Rettungsflieger

Steter Quell der Erheiterung sind für uns die Vorabendserien im Fernsehen.
Wir sitzen noch gemütlich am Tisch und versuchen, das Abendessen und die Nachrichten des Tages zu verdauen. Über den Bildschirm flimmern ein paar Werbespots, danach kriegen wir das Wetter serviert und erfahren, was uns in den nächsten Stunden erwartet. Alles nichts besonderes, an schlechte Nachrichten ist man gewöhnt und ergiebige Regenfälle werden nach der langen Trockenzeit ohne Murren hingenommen.
Nun aber kommt das „Highlight“ des Tages – die dreiviertel Stunde, in der wir einfach nur abhängen :yes: (meistens jedenfalls). Seichte Unterhaltung für die ganze Familie. Nicht so spannend, dass es einem die Nachtruhe rauben würde und nicht ganz so ätzend wie manche Nachmittagssendung, die ich mir beim Bügeln reinziehen muss, um mich von dieser langweiligen Tätigkeit abzulenken.

Gestern kam wieder eine unserer Lieblingssendungen: „Die Rettungsflieger“. Herrlich! Die Dialoge können wir mittlerweile mitsprechen!

Die Crew des Helikopters sitzt gemütlich vorm Dienstgebäude, mit Blick auf den von der Sonne beschienenen Hubschrauber. Die Kamera schwenkt kurz auf das Alarm-Blinklicht an der Hauswand, zeitgleich ertönt das Signal. Weiterer Kameraschwenk auf die Crew, die nach einer kurzen Schrecksekunde wie aus einem Mund „EINSATZ“ ruft und losstürmt. Aus der Tür kommt der jüngste Mitarbeiter gewetzt und übergibt dem Piloten schnell noch ein Zettelchen mit der Einsatzadresse. Diese Szene gibt es wahlweise auch beim Essen oder wenn die tapferen Retter in eine heftige Diskussion verstrickt sind.
Wenn alle wissen, aus welchem Grund die Sirene ertönt, warum müssen es dann alle nochmal sagen? :??:

Szenenwechsel: Wir befinden uns am Einsatzort (klar, dass da immer eine Wiese in der Nähe ist, auf der der Hubschrauber problemlos landen kann!). Der/Die Verletzte liegt irgendwo rum und wird erstversorgt (so heißt das im Fachjargon, wie wir mittlerweile gelernt haben). Eine Trage wird herbeigeholt und alle Mitarbeiter greifen sich ein Teil vom Verletzten. Jetzt kommt unser Lieblingsdialog: Einer gibt das Kommando: „Auf drei!“. Dann wird gezählt: „Eins, zwei, drei“. :>> Im richtigen Leben weiß wohl jeder der Helfer was zu tun ist, wenn er das Kommando „Eins“ hört; auch ohne dass ihm vorher mitgeteilt wurde, dass „auf drei“ irgendwas pasieren soll. Aber egal, wir lieben diese Szene und sprechen sie selbstverständlich mit. Sie kommt übrigens nochmal, wenn der Verletzte im Krankenhaus angekommen ist und von der Trage auf die Untersuchungspritsche muss.

Die absolute Hauptrolle in dieser Serie ist aber die des Menschen in der Rettungsleitzentale! Er sitzt mit Headset am Schreibtisch und dirigiert alles. Er hört immer den gleichen Satz und er spricht auch immer den gleichen Satz: „Eine Anmeldung fürs OKW, männliche/weibliche Person mit Verletzung xyz (hier variiert es ein wenig), nicht intubiert und nicht beatmet“. Seine immer gleiche Antwort hierauf: „Das wurde verstanden, SAR21“.
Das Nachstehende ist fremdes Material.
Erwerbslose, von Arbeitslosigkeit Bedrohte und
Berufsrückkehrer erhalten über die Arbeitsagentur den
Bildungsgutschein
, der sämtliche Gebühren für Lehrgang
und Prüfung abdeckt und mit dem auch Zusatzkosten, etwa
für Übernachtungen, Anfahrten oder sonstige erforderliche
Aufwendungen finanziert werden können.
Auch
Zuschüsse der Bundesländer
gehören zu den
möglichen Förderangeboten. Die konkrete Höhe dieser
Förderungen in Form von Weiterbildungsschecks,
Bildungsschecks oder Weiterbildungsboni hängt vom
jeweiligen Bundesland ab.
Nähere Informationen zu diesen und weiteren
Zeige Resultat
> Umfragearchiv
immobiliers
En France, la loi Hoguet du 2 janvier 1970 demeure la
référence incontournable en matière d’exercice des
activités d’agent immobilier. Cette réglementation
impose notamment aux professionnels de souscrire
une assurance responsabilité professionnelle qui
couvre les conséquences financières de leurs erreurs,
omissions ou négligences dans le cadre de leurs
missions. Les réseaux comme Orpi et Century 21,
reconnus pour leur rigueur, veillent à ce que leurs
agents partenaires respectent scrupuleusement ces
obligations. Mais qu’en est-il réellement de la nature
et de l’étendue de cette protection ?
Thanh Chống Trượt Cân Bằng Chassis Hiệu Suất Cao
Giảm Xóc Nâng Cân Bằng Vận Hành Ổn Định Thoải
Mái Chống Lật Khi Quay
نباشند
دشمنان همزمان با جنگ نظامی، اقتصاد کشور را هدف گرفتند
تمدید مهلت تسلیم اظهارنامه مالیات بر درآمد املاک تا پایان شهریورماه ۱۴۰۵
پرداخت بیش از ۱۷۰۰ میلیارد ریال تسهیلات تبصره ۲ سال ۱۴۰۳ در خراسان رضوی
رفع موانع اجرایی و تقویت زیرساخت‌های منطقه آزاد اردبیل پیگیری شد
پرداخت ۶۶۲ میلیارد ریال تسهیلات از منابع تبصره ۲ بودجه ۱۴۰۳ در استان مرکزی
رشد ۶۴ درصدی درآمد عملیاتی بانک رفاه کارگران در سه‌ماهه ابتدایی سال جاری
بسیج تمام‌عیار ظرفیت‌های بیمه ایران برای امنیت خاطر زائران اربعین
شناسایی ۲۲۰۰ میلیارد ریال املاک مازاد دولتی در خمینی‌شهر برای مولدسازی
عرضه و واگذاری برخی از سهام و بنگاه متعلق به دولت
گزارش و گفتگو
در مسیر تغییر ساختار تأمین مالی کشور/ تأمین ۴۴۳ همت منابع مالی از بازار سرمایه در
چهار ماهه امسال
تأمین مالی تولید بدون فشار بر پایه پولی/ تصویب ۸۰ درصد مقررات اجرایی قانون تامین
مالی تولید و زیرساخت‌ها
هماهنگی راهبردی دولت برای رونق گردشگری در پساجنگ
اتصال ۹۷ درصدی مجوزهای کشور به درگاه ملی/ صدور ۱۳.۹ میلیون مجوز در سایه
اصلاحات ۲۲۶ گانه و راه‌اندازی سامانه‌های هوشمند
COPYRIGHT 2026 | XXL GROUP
Wenn die im Team mal irgendwann Ersatz für einen der Schauspieler brauchen – wir bieten uns an. Allerdings können wir nicht versprechen, nicht ständig in Lachkrämpfe auszubrechen während der Dreharbeiten! :DD :DD

2 Gedanken zu “Rettungsflieger

  1. > Wenn alle wissen, aus welchem Grund die Sirene ertönt, warum müssen es dann alle nochmal sagen?

    Damit es auch der Zuschauer versteht. Der gemeine ZDF-Gucker ist doch durchschnittlich 84,3 Jahre alt. Da vergisst man schon mal gerne, was man eine Woche vorher gelernt hatte. Also ist es gut, dass noch mal zu wiederholen. Und zwar gaaaanz langsam :yes:.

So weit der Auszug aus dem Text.